Anche peggio. Il regime borbonico aveva spie, infiltrati e collaboratori dappertutto. Non ci si poteva fidare, in pratica, di nessuno. Molta gente si vendeva per fame, per pochi spiccioli. Alcune insurrezioni popolari, come quella del 1850 capeggiata da Niccolò Garzilli, o la stessa rivolta della Gancia, fallirono perché i confidenti avvisarono le autorità borboniche prima che quelle scoppiassero.
I ribelli non sono solo esponenti delle classi meno abbienti. Tra le fila di chi non vuole più subire l’oppressione borbonica ci sono anche tanti giovani nobili. E, infatti, non a caso nel Gattopardo, Tomasi di Lampedusa non esita a ricordare che il principe di Salina ha dovuto fare ricorso a tutto il suo prestigio per togliere dai guai di quel 4 aprile. Molti di loro, però, ebbero un destino meno infausto di quello di Sebastiano.
A subire sono sempre i poveracci. I nobili, potevano sempre avere un “santo” in paradiso. Così è stato per molti di loro. Nel nord Italia, per esempio, alcuni giovani rampolli di famiglie aristocratiche, legati alla Carboneria, non finirono sulla forca proprio perché non erano semplici popolani. Per gli altri, non ci fu scampo. Gli avvocati nemmeno venivano presi in considerazione.
Ho la sensazione che il lettore che scelga il tuo libro finisca col volere bene a Camarrone ed ai suoi dodici sfortunati eroi. Era quello che volevi?

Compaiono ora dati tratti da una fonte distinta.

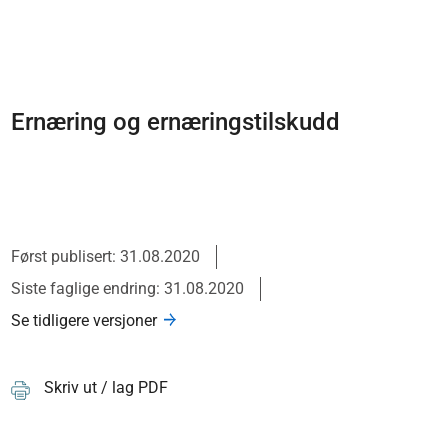
Ernæring og ernæringstilskudd
Først publisert: 31.08.2020
Siste faglige endring: 31.08.2020
Se tidligere versjoner
Skriv ut / lag PDF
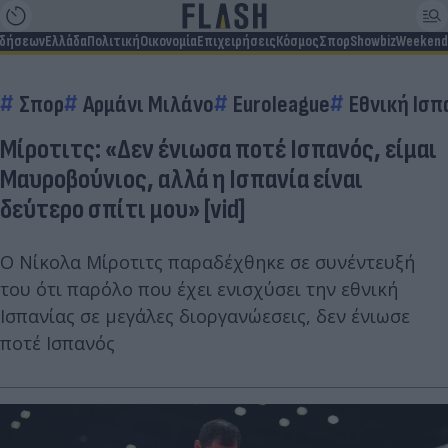
ιδήσεων
Ελλάδα
Πολιτική
Οικονομία
Επιχειρήσεις
Κόσμος
Σπορ
Showbiz
Weekend
Σπορ
Αρμάνι Μιλάνο
Euroleague
Εθνική Ισπ
Μίροτιτς: «Δεν ένιωσα ποτέ Ισπανός, είμαι
Μαυροβούνιος, αλλά η Ισπανία είναι
δεύτερο σπίτι μου» [vid]
Ο Νίκολα Μίροτιτς παραδέχθηκε σε συνέντευξή
του ότι παρόλο που έχει ενισχύσει την εθνική
Ισπανίας σε μεγάλες διοργανώεσεις, δεν ένιωσε
ποτέ Ισπανός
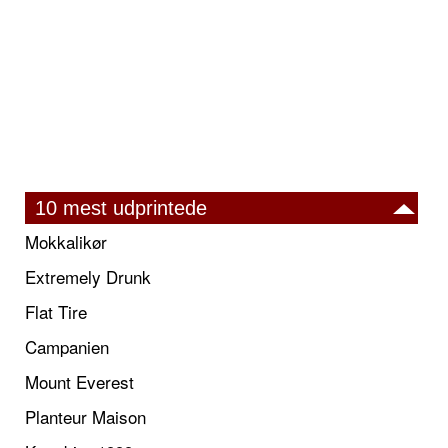
10 mest udprintede
Mokkalikør
Extremely Drunk
Flat Tire
Campanien
Mount Everest
Planteur Maison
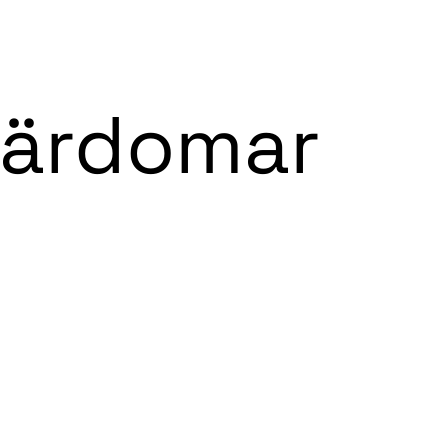
 vi gör
Om Flexra
Case studies
Insikter
Kontakt
Lärdomar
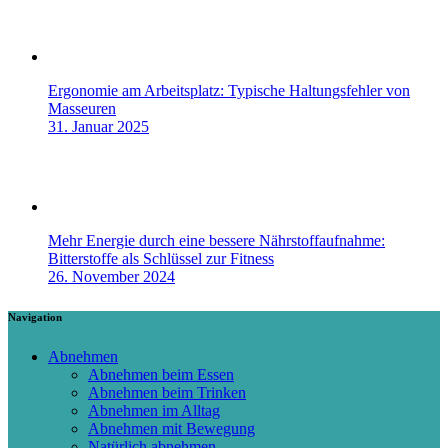
Ergonomie am Arbeitsplatz: Typische Haltungsfehler von
Masseuren
31. Januar 2025
Mehr Energie durch eine bessere Nährstoffaufnahme:
Bitterstoffe als Schlüssel zur Fitness
26. November 2024
Navigation
Abnehmen
Abnehmen beim Essen
Abnehmen beim Trinken
Abnehmen im Alltag
Abnehmen mit Bewegung
Natürlich abnehmen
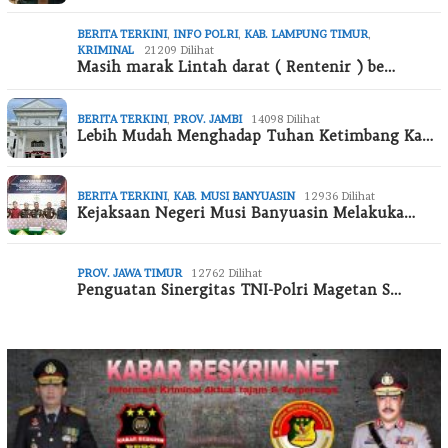
BERITA TERKINI
,
INFO POLRI
,
KAB. LAMPUNG TIMUR
,
KRIMINAL
21209 Dilihat
Masih marak Lintah darat ( Rentenir ) be…
BERITA TERKINI
,
PROV. JAMBI
14098 Dilihat
Lebih Mudah Menghadap Tuhan Ketimbang Ka…
BERITA TERKINI
,
KAB. MUSI BANYUASIN
12936 Dilihat
Kejaksaan Negeri Musi Banyuasin Melakuka…
PROV. JAWA TIMUR
12762 Dilihat
Penguatan Sinergitas TNI-Polri Magetan S…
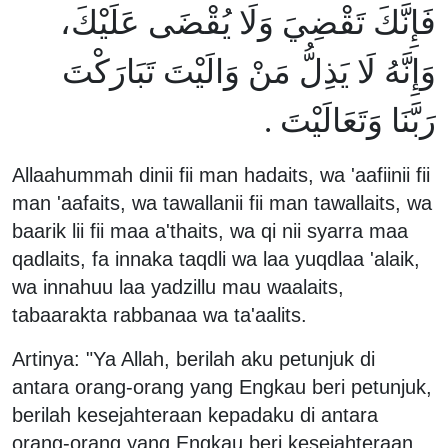
فَإِنَّكَ تَقْضِيَ وَلَا يُقْضَى عَلَيْكَ،
وَإِنَّهُ لَا يَذِلُّ مَنْ وَالَيْتَ تَبَارَكْتَ
رَبَّنَا وَتَعَالَيْتَ .
Allaahummah dinii fii man hadaits, wa 'aafiinii fii
man 'aafaits, wa tawallanii fii man tawallaits, wa
baarik lii fii maa a'thaits, wa qi nii syarra maa
qadlaits, fa innaka taqdli wa laa yuqdlaa 'alaik,
wa innahuu laa yadzillu mau waalaits,
tabaarakta rabbanaa wa ta'aalits.
Artinya: "Ya Allah, berilah aku petunjuk di
antara orang-orang yang Engkau beri petunjuk,
berilah kesejahteraan kepadaku di antara
orang-orang yang Engkau beri kesejahteraan,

Sicuramente. L’età risorgimentale è anche l’età del romanticismo, delle figure che si sacrificano in nome di un ideale. Magari nella mente di quei giovani che cercarono di cambiare le cose non c’era l’ideale di patria e libertà perché molti di loro erano analfabeti, ma erano guidati dall’odio verso l’oppressore. Da quello che ho saputo, dalle recensioni e dal consenso dei lettori, la figura di Sebastiano ha strappato qualche lacrima. Non si può che volergli bene, a questo martire così semplice e così sfortunato.